Course #250

A few weeks ago I was able to play my 250th different course. I was fortunate to play at St. Catherine's Golf Club in Canada, which was also my first course outside the US. In keeping with the post that I made after #200, Let's look at some stats and interesting tidbits.

From Course 100 to Course 200 took less than 3 years, from 200 to 250 took 4 years and 9 months.
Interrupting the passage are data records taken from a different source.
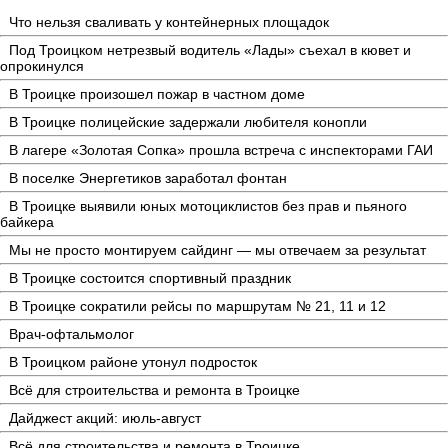
Что нельзя сваливать у контейнерных площадок
Под Троицком нетрезвый водитель «Лады» съехал в кювет и
опрокинулся
В Троицке произошел пожар в частном доме
В Троицке полицейские задержали любителя конопли
В лагере «Золотая Сопка» прошла встреча с инспекторами ГАИ
В поселке Энергетиков заработал фонтан
В Троицке выявили юных мотоциклистов без прав и пьяного
байкера
Мы не просто монтируем сайдинг — мы отвечаем за результат
В Троицке состоится спортивный праздник
В Троицке сократили рейсы по маршрутам № 21, 11 и 12
Врач-офтальмолог
В Троицком районе утонул подросток
Всё для строительства и ремонта в Троицке
Дайджест акций: июль-август
Всё для строительства и ремонта в Троицке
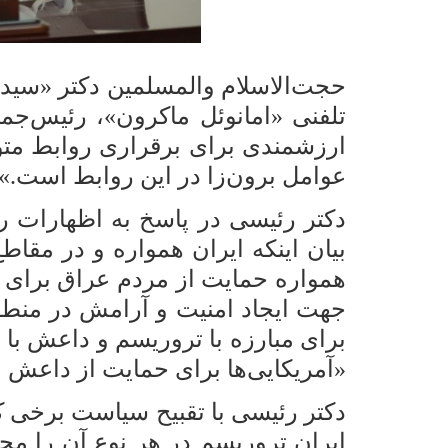
تلفنی «امانوئل ماکرون»، رئیس‌جم
ارزشمندی برای برقراری روابط متو
عوامل برون‌زا در این روابط است.»
دکتر رئیسی در پاسخ به اظهارات 
بیان اینکه ایران همواره و در مق
همواره حمایت از مردم عراق برای 
جهت ایجاد امنیت و آرامش در منطق
برای مبارزه با تروریسم و داعش با 
«آمریکایی‌ها برای حمایت از داعش و 
دکتر رئیسی با تقبیح سیاست برخی ک
ایران تروریسم در هر نوع آن را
So I'm playing new courses at a slower pace, several reasons for that.

Played 2 new courses in one day: 11
Played 3 new courses in one day: 2
Played 4 new courses in one day: 1 (no change, this is a difficult feat)

Colors: Silver, Emerald, Gold, Scarlet, //Red, Black, Blue, Green, White

Water features: Creek, Bay, Harbor, Brook, Lake, River, Bayou, Loch, //Spring

Land features: Park, Banks, Shoreline, Point, Hills, Landing, Farms, Ridge, Hollow, Meadow, Plantation, Farm, Mountain, Valley, Canyon, Trails, Dunes, Beach, Isle, Shores, Dunes, Pit, Forest, //Trail, Shore, Dale, Cove, Orchard

Plants and natural objects: Pine, Cypress, Rock, Palms, Stone, Sage, Azalea, Peach, Dogwood, Oak, //Magnolia, Marshwood, Cedar

Animals: Rockfish, Hummingbird, Eagle, Quail, Fox, Bear, Raptor, Rooster, Callippe, Horse, Moose, Fish, //Shark

 21 States, 2 nations

Courses beginning with every letter in the alphabet other than X, Y, and Z. (No change)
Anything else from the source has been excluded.